We plan to grow our current SAM by expanding further into our six near-term priority countries, Argentina, Germany, Italy, Japan, South Korea, and Spain, where our ability to grow our Ridesharing operations to scale is currently and may continue to be limited by significant regulatory restrictions

In 2018, we derived 24% of our Ridesharing Gross Bookings from five metropolitan areas – Los Angeles, New York City, and the San Francisco Bay Area in the United States; London in the United Kingdom; and São Paulo in Brazil. Over the same period, we generated 15% of our Ridesharing Gross Bookings from trips that either started or were completed at an airport, and we expect this percentage to increase in the future.

If some regulations are imposed in those important markets or around airports, however likely or unlikely, it may meaningfully affect Uber’s revenue.

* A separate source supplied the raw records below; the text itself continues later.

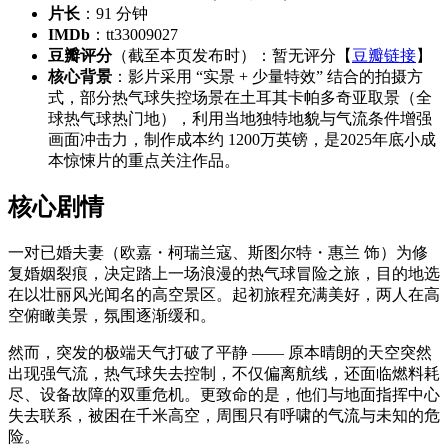
片长
：91 分钟
IMDb
：tt33009027
豆瓣评分
（截至本页发布时）：暂无评分【
豆瓣链接
】
核心背景
：影片采用 “实景 + 少量特效” 结合的拍摄方
式，部分热气球失控场景在土耳其卡帕多奇亚取景（全
球热气球热门地），利用当地独特地貌与气流条件增强
画面冲击力，制作成本约 1200万英镑，是2025年底小成
本惊悚片的重点关注作品。
核心剧情
一对已婚夫妻（欧嘉・柯瑞兰寇、斯图尔特・惠兰 饰）为修
复婚姻裂痕，决定踏上一场浪漫的热气球冒险之旅，目的地选
在以壮丽风光闻名的高空景区。起初旅程充满美好，两人在高
空俯瞰美景，氛围逐渐缓和。
然而，突发的极端天气打破了平静 —— 原本晴朗的天空突然
出现强气流，热气球失去控制，不仅偏离航线，还面临燃料耗
尽、设备故障的双重危机。更致命的是，他们与地面指挥中心
失去联系，被困在千米高空，周围只有呼啸的气流与未知的危
险。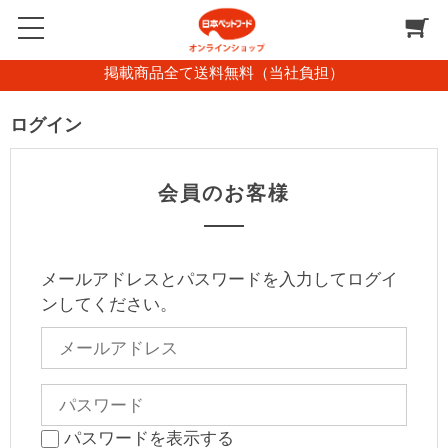
掲載商品全て送料無料（当社負担）
ログイン
会員のお客様
メールアドレスとパスワードを入力してログイ
ンしてください。
パスワードを表示する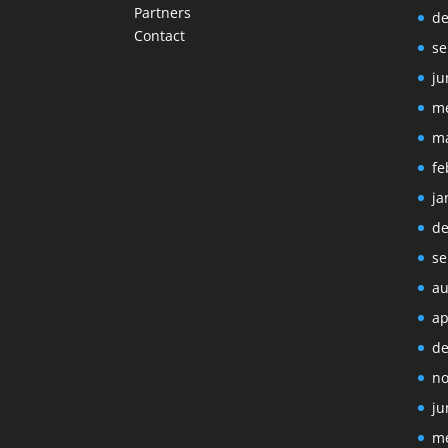
Partners
de
Contact
se
ju
me
ma
fe
ja
de
se
au
ap
de
no
ju
me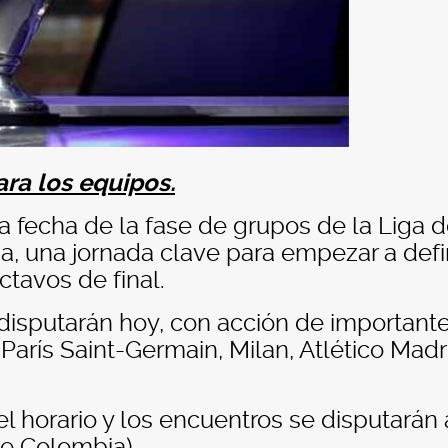
ara los equipos.
 fecha de la fase de grupos de la Liga 
, una jornada clave para empezar a defi
ctavos de final.
disputarán hoy, con acción de important
arís Saint-Germain, Milan, Atlético Madr
el horario y los encuentros se disputarán 
de Colombia).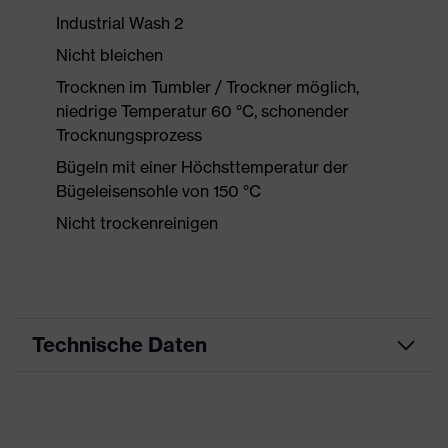
Industrial Wash 2
Nicht bleichen
Trocknen im Tumbler / Trockner möglich,
niedrige Temperatur 60 °C, schonender
Trocknungsprozess
Bügeln mit einer Höchsttemperatur der
Bügeleisensohle von 150 °C
Nicht trockenreinigen
Technische Daten
Produktart
Arbeitskleidung
Produkttyp
Shirts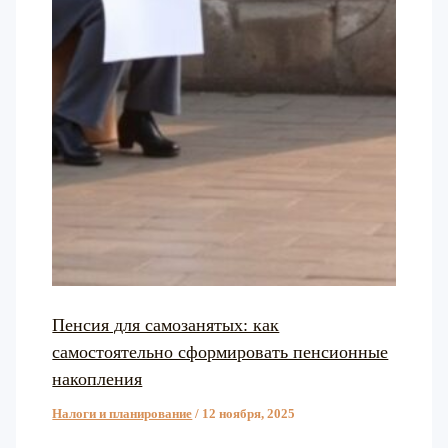
Пенсия для самозанятых: как
самостоятельно сформировать пенсионные
накопления
Налоги и планирование
/
12 ноября, 2025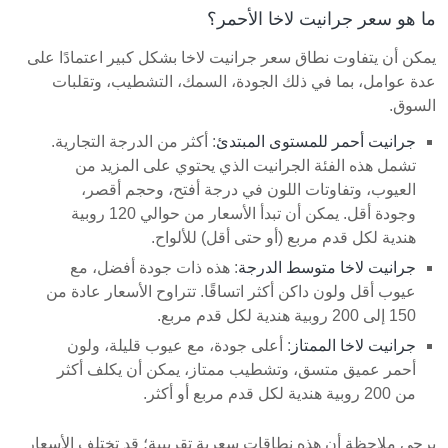
ما هو سعر جرانيت لاخا الأحمر؟
يمكن أن يتفاوت نطاق سعر جرانيت لاخا بشكل كبير اعتمادًا على
عدة عوامل، بما في ذلك الجودة، السمك، التشطيب، وتقلبات
السوق.
جرانيت أحمر للمستوى المبتدئ
: أكثر من الدرجة التجارية.
تشمل هذه الفئة الجرانيت الذي يحتوي على المزيد من
العيوب، وتفاوتات اللون في درجة أفتح، وحجم أقصر،
وجودة أقل. يمكن أن تبدأ الأسعار من حوالي 120 روبية
هندية لكل قدم مربع (أو حتى أقل) للألواح.
جرانيت لاخا متوسط الدرجة
: هذه ذات جودة أفضل، مع
عيوب أقل ولون داكن أكثر اتساقًا. تتراوح الأسعار عادة من
150 إلى 200 روبية هندية لكل قدم مربع.
جرانيت لاخا الممتاز
: أعلى جودة، مع عيوب قليلة، ولون
أحمر عميق متسق، وتشطيب ممتاز، يمكن أن يكلف أكثر
من 200 روبية هندية لكل قدم مربع أو أكثر.
يرجى ملاحظة أن هذه نطاقات سعرية تقريبية؛ قد تختلف الأسعار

Another aspect related to laws is how Uber classifies its drivers. Here is what it said specifically on the matter

Our business would be adversely affected if Drivers were classified as employees instead of independent contractors

If politicians in the markets where Uber has operations decide to force the company to treat its drivers as employees and give them minimum wage, it may be an issue

Culture

The first of the norms Uber laid out in “How We Approach The Future” section reads: “We do the right thing. Period”. Not really surprising, but a welcoming sign from a company that endured a public backlash symbolized by the hashtag #DeleteUber not so long ago.

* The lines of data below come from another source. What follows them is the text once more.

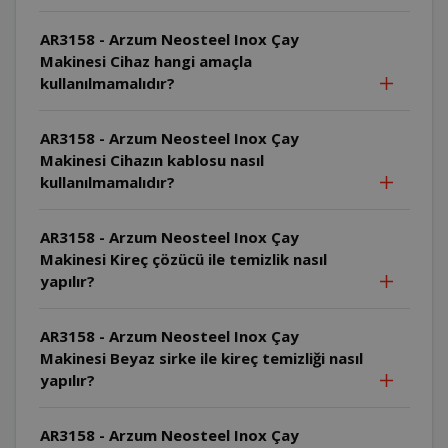
AR3158 - Arzum Neosteel Inox Çay
Makinesi Cihaz hangi amaçla
kullanılmamalıdır?
AR3158 - Arzum Neosteel Inox Çay
Makinesi Cihazın kablosu nasıl
kullanılmamalıdır?
AR3158 - Arzum Neosteel Inox Çay
Makinesi Kireç çözücü ile temizlik nasıl
yapılır?
AR3158 - Arzum Neosteel Inox Çay
Makinesi Beyaz sirke ile kireç temizliği nasıl
yapılır?
AR3158 - Arzum Neosteel Inox Çay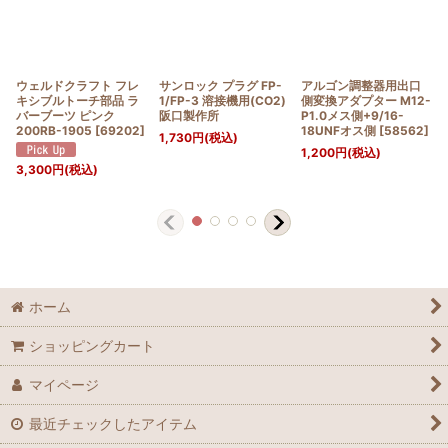
ウェルドクラフト フレ
サンロック プラグ FP-
アルゴン調整器用出口
キシブルトーチ部品 ラ
1/FP-3 溶接機用(CO2)
側変換アダプター M12-
バーブーツ ピンク
阪口製作所
P1.0メス側+9/16-
200RB-1905
[
69202
]
18UNFオス側
[
58562
]
1,730
円
(税込)
1,200
円
(税込)
3,300
円
(税込)
ホーム
ショッピングカート
マイページ
最近チェックしたアイテム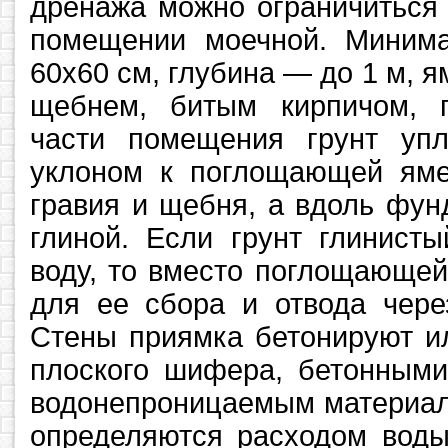
дренажа можно ограничиться
помещении моечной. Миним
60x60 см, глубина — до 1 м, я
щебнем, битым кирпичом, 
части помещения грунт уп
уклоном к поглощающей ям
гравия и щебня, а вдоль фу
глиной. Если грунт глинист
воду, то вместо поглощающе
для ее сбора и отвода чере
Стены приямка бетонируют и
плоского шифера, бетонными
водонепроницаемым материал
определяются расходом воды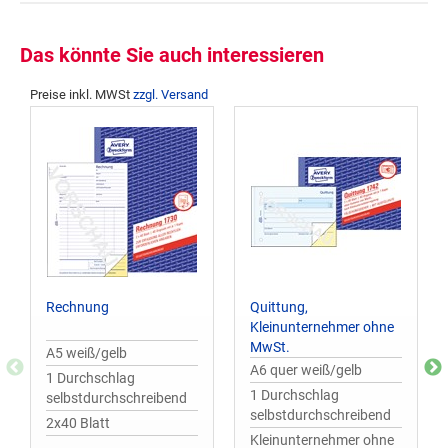
Das könnte Sie auch interessieren
Preise inkl. MWSt
zzgl. Versand
Rechnung
Quittung,
Kleinunternehmer ohne
MwSt.
A5 weiß/gelb
A6 quer weiß/gelb
1 Durchschlag
1 Durchschlag
selbstdurchschreibend
selbstdurchschreibend
2x40 Blatt
Kleinunternehmer ohne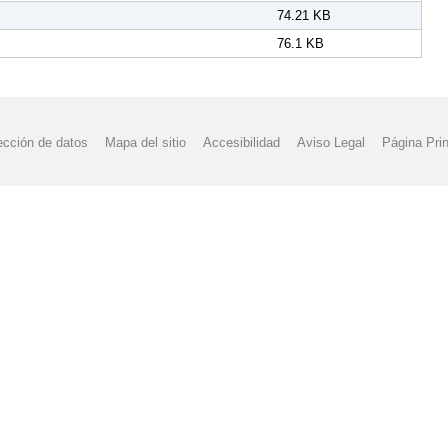
74.21 KB
76.1 KB
ección de datos
Mapa del sitio
Accesibilidad
Aviso Legal
Página Prin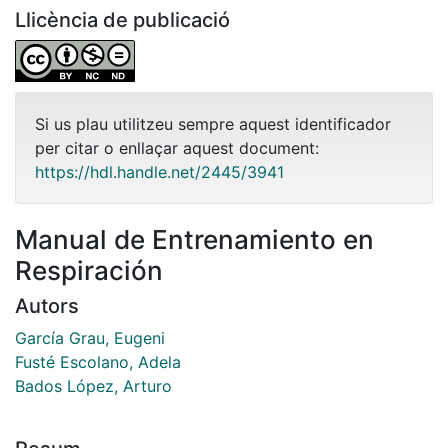
Llicència de publicació
Si us plau utilitzeu sempre aquest identificador
per citar o enllaçar aquest document:
https://hdl.handle.net/2445/3941
Manual de Entrenamiento en
Respiración
Autors
García Grau, Eugeni
Fusté Escolano, Adela
Bados López, Arturo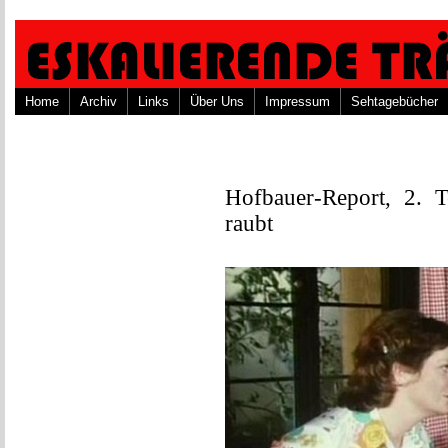
Home
Archiv
Links
Über Uns
Impressum
Sehtagebücher
Hofbauer-Report, 2. 
raubt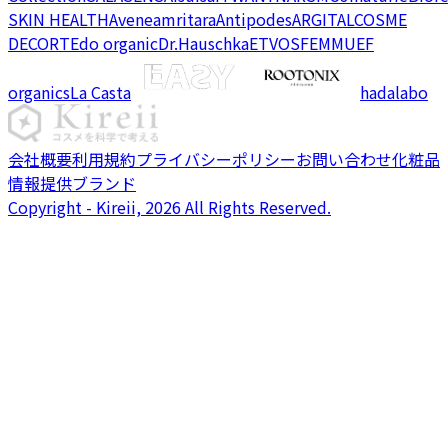
SKIN HEALTH
Avene
amritara
Antipodes
ARGITAL
COSME
DECORTE
do organic
Dr.Hauschka
ETVOS
FEMMUE
F
organics
La Casta
hadalabo
会社概要
利用規約
プライバシーポリシー
お問い合わせ
化粧品
情報提供ブランド
Copyright - Kireii, 2026 All Rights Reserved.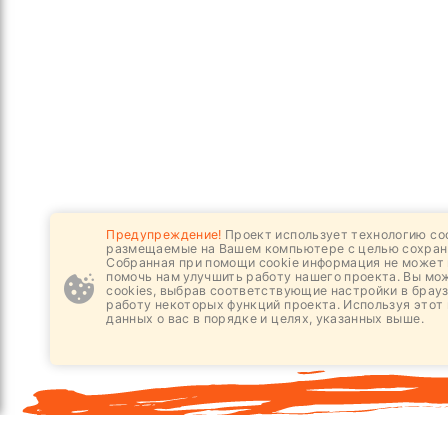
Предупреждение!
Проект использует технологию coo
размещаемые на Вашем компьютере с целью сохран
Собранная при помощи cookie информация не может 
помочь нам улучшить работу нашего проекта. Вы мо
cookies, выбрав соответствующие настройки в брауз
работу некоторых функций проекта. Используя этот 
данных о вас в порядке и целях, указанных выше.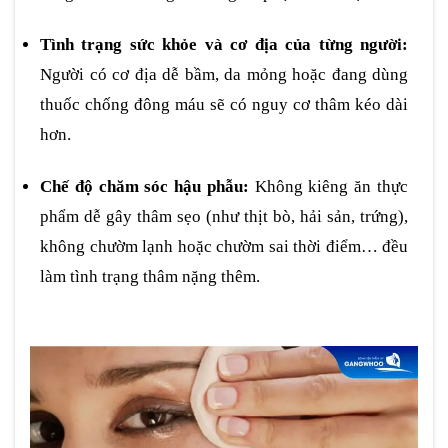
Tình trạng sức khỏe và cơ địa của từng người:
Người có cơ địa dễ bầm, da mỏng hoặc đang dùng
thuốc chống đông máu sẽ có nguy cơ thâm kéo dài
hơn.
Chế độ chăm sóc hậu phẫu:
Không kiêng ăn thực
phẩm dễ gây thâm sẹo (như thịt bò, hải sản, trứng),
không chườm lạnh hoặc chườm sai thời điểm… đều
làm tình trạng thâm nặng thêm.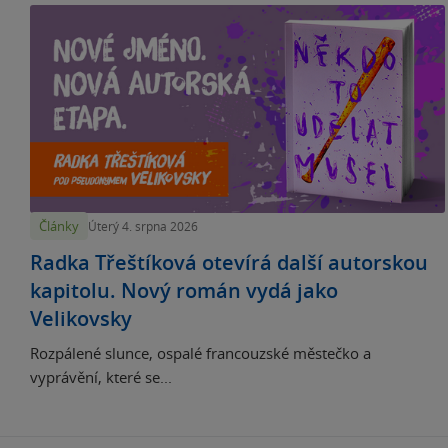
Články
Úterý 4. srpna 2026
Radka Třeštíková otevírá další autorskou
kapitolu. Nový román vydá jako
Velikovsky
Rozpálené slunce, ospalé francouzské městečko a
vyprávění, které se...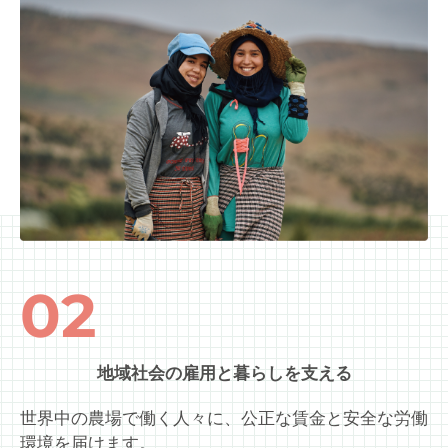
02
地域社会の雇用と暮らしを支える
世界中の農場で働く人々に、公正な賃金と安全な労働
環境を届けます。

In the filing, Uber promises to “release a transparency report, which will provide the public with data related to reports of sexual assaults and other safety incidents claimed to have occurred on our platform in the United States.” this year. Another welcoming sign.

Furthermore, unlike other tech companies, Uber won’t have dual share structure which is implemented to give the founders, usually, more voting rights. For example, Mark Zuckerberg has more than half of the voting rights at Facebook.

Their stakes in strategic partnerships

In August 2016, we completed the sale of our operations in China to Didi in exchange for an approximate 18.8% interest in Didi, which, based on our current information, we estimate to be 15.4% as of September 30, 2018. In February 2018, we consummated a joint venture with Yandex whereby we and Yandex each contributed our operations in Russia/CIS to a joint venture which we refer to as the Yandex.Taxi joint venture. We received a 38.0% interest in the Yandex.Taxi joint venture at the closing of the transaction, which, based on our currently available information, we estimate to be 38.0% as of December 31, 2018. In March 2018, we completed the sale of our operations in Southeast Asia to Grab in exchange for a 30.0% interest in Grab, which, based on our currently available information, we estimate to be 23.2% as of December 31, 2018. We measure our interest in each of our minority-owned affiliates based on the outstanding shares of capital stock on an as-converted basis but without taking into account securities exercisable or exchangeable for shares of capital stock or its equivalent (including outstanding vested or unvested stock-based awards and any reserved but unissued stock-based awards under any equity incentive plan of our minority-owned affiliates).

Its business deals with Google

According to the filing, Uber paid Google from Jan 1, 2016 through December 31, 2018, $631 million, $70 million and $58 million for Marketing & Advertising (Ads), technology infrastructure & enterprise services (which I believe is Google Cloud Platform), and Google Maps respectively.